◆ Work task: Filter the entries, keeping every line with the word "text".

◆ Supplied information:

=====

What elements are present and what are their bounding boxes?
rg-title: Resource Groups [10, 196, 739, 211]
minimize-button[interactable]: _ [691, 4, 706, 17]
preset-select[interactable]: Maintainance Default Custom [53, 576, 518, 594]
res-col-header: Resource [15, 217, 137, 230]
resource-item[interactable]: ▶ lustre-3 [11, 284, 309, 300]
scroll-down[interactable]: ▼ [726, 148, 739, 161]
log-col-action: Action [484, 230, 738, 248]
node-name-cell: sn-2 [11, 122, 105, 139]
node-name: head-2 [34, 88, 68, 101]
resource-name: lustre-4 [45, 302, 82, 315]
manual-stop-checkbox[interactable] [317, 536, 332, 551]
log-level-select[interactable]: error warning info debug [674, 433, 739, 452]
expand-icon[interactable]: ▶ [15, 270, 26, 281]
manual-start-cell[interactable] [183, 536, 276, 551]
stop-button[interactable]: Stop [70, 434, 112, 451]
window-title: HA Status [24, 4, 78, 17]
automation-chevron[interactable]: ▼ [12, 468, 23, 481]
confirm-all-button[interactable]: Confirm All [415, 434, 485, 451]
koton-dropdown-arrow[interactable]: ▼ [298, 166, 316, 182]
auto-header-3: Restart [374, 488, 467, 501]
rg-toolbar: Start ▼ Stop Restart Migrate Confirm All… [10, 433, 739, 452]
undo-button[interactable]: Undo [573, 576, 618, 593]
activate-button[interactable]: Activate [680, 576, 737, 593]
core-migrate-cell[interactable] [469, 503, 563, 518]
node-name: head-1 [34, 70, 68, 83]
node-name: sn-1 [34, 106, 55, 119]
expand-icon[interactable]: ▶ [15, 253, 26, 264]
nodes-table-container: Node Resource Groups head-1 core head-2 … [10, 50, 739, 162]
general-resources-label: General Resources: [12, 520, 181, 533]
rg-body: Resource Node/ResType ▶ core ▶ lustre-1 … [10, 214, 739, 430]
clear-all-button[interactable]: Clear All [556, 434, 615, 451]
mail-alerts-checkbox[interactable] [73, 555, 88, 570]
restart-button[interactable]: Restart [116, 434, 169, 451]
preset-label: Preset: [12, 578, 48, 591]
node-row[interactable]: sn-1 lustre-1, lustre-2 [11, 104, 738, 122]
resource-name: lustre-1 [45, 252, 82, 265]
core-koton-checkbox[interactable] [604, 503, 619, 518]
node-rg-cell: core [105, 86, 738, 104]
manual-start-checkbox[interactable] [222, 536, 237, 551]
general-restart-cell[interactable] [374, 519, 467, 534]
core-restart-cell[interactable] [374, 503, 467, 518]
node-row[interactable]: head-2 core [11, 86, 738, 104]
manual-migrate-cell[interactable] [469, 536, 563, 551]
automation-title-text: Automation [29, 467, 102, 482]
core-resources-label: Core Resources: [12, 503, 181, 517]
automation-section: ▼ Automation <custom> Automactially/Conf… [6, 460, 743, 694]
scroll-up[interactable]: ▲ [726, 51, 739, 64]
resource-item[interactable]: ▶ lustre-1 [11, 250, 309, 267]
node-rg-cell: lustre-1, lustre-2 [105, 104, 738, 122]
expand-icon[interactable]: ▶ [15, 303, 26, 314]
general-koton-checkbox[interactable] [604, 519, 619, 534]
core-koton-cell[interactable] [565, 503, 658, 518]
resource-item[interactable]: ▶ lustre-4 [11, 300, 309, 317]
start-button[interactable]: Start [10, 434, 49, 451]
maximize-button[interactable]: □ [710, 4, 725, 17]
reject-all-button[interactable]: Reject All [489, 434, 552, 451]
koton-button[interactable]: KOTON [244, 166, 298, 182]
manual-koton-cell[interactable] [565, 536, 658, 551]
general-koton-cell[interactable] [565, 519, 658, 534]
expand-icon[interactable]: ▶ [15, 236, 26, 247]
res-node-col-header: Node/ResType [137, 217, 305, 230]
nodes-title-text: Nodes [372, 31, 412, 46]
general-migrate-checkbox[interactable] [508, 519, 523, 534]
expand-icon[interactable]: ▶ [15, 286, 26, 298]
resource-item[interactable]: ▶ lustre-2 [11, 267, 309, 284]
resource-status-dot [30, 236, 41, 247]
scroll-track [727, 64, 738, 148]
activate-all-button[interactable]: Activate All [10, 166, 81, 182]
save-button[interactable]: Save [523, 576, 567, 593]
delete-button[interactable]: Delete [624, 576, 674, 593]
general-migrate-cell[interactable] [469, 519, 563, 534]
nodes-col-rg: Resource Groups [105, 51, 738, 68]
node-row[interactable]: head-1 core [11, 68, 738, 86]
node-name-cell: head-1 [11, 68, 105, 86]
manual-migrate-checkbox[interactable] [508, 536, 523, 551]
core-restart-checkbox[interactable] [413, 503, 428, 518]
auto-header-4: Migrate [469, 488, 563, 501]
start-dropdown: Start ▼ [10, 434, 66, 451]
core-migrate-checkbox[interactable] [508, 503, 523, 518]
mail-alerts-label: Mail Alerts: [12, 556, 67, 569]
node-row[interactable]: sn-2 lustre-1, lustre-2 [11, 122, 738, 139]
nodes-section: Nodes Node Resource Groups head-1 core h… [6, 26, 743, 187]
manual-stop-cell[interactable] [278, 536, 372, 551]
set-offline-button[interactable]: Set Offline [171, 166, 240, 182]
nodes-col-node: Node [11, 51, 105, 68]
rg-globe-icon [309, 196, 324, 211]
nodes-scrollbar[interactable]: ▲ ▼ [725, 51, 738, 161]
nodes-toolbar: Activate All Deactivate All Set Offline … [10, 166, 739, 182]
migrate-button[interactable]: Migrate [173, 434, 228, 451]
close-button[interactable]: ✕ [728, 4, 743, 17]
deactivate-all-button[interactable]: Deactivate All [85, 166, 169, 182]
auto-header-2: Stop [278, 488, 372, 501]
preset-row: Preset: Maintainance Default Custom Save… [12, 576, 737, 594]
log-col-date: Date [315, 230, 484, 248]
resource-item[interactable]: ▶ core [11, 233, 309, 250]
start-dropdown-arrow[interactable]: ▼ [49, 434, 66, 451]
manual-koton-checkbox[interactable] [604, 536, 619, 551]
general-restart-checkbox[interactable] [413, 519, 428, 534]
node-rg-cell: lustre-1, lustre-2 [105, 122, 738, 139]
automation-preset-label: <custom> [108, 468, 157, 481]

=====

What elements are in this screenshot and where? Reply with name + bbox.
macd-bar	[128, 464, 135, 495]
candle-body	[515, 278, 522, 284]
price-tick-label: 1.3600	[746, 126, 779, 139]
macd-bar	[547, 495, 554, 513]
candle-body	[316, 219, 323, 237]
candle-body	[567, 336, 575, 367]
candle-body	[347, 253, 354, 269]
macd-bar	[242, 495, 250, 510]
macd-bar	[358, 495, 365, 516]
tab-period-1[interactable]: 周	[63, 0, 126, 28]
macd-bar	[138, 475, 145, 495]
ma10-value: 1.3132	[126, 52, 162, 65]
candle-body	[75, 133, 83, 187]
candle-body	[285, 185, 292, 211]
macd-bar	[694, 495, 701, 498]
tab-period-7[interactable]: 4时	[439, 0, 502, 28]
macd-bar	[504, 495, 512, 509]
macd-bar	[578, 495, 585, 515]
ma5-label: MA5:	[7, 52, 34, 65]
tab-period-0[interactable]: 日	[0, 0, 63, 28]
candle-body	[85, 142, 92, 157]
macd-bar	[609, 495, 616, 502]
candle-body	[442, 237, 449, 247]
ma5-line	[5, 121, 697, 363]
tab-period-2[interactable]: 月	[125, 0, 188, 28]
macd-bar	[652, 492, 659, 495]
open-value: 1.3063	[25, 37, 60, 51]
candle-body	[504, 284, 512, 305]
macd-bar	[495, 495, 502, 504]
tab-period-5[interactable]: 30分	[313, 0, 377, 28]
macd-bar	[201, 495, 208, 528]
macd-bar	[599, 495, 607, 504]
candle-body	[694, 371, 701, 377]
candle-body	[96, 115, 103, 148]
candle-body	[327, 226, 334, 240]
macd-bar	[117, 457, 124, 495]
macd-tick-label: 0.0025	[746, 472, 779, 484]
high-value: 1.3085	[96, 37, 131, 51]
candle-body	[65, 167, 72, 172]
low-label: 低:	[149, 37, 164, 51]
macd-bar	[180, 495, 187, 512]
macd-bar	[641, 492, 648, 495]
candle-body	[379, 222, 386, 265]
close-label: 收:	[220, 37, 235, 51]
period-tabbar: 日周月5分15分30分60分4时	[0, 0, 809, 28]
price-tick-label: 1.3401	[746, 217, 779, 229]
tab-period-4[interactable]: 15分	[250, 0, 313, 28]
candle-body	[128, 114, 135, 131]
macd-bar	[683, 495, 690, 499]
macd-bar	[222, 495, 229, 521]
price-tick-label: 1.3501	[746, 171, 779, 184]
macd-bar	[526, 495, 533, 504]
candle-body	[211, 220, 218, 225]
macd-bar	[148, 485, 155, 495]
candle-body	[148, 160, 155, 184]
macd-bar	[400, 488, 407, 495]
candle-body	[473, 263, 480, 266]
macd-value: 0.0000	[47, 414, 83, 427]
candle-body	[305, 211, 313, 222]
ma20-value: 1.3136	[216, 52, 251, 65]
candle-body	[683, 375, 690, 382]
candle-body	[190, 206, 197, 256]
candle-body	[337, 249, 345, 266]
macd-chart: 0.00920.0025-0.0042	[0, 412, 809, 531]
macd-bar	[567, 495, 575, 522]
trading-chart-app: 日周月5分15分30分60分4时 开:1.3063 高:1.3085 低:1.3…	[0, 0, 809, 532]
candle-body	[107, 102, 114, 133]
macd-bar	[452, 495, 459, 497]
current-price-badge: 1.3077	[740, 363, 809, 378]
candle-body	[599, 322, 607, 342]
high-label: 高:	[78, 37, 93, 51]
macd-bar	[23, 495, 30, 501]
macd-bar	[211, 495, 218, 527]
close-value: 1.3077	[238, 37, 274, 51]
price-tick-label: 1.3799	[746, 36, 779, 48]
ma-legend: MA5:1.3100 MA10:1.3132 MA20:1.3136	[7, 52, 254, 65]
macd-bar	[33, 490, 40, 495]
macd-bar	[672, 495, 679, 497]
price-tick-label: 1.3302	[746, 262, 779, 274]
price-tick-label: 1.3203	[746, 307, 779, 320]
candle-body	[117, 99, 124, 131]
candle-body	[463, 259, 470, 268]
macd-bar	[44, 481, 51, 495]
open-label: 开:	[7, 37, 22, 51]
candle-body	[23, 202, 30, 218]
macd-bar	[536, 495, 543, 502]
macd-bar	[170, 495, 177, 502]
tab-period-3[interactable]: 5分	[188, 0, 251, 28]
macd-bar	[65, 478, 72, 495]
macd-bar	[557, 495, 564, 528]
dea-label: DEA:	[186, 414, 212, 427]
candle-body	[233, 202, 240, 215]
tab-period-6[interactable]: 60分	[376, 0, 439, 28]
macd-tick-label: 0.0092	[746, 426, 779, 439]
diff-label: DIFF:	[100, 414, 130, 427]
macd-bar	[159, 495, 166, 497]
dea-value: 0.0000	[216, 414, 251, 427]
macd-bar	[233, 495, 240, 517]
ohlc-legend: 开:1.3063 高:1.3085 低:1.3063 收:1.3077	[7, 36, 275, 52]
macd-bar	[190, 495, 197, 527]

=====

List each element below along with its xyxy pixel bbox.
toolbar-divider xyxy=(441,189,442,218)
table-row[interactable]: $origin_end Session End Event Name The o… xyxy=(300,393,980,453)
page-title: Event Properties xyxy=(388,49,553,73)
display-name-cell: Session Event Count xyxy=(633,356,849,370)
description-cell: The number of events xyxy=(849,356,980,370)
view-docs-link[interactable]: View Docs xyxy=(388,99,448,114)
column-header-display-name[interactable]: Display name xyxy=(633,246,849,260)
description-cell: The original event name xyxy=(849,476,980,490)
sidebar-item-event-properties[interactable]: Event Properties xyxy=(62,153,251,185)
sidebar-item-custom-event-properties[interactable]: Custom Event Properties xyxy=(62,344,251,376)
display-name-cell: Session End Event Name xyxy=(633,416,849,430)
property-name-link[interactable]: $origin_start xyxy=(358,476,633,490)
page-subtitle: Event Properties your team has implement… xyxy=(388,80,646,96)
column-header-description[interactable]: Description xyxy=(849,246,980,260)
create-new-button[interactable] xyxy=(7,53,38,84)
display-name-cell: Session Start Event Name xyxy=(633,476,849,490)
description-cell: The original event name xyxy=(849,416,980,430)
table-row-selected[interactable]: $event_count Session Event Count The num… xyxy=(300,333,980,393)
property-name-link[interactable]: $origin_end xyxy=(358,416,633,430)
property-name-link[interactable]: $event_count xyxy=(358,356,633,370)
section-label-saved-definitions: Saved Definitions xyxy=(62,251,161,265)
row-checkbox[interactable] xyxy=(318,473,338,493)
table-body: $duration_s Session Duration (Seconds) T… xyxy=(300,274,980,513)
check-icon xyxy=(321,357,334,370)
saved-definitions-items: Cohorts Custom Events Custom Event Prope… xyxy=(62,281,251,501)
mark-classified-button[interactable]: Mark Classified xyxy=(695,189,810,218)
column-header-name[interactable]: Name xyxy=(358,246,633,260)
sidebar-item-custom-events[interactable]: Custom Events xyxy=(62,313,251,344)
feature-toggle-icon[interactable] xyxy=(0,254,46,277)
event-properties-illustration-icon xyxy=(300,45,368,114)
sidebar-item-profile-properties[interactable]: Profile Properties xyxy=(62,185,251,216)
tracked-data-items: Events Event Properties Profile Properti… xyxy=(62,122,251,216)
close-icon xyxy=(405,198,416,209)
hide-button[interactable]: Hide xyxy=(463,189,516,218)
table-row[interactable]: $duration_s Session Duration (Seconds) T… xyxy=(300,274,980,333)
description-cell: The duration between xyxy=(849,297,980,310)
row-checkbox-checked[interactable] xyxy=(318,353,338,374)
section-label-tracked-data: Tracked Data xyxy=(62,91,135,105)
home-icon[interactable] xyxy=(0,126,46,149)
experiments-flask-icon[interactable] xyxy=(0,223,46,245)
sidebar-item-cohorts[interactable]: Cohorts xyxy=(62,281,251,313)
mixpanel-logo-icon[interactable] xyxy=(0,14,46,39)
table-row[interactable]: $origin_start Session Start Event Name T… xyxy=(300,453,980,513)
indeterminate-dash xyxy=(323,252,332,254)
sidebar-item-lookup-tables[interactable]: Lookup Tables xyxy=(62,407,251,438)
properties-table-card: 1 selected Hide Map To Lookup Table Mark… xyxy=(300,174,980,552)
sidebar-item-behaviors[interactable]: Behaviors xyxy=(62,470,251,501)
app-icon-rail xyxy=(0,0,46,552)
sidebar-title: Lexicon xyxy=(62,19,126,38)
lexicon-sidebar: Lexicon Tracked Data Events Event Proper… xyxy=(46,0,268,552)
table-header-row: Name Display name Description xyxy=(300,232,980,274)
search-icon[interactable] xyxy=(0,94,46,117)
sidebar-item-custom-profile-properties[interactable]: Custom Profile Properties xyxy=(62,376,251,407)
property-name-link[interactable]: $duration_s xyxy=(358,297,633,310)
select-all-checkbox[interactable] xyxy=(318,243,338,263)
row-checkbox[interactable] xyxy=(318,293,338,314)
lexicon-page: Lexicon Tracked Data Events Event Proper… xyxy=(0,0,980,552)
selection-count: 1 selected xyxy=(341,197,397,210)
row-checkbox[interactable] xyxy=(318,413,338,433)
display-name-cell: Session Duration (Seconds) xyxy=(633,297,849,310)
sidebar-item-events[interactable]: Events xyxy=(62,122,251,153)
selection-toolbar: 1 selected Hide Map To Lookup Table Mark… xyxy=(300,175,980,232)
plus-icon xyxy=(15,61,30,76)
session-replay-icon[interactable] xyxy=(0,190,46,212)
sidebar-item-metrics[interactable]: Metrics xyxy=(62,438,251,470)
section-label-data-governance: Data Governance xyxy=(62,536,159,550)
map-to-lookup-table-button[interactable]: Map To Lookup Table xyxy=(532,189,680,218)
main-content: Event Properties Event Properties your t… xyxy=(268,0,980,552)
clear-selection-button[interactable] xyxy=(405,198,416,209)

=====

◆ Reply:
automation-title-text: Automation [29, 467, 102, 482]
nodes-title-text: Nodes [372, 31, 412, 46]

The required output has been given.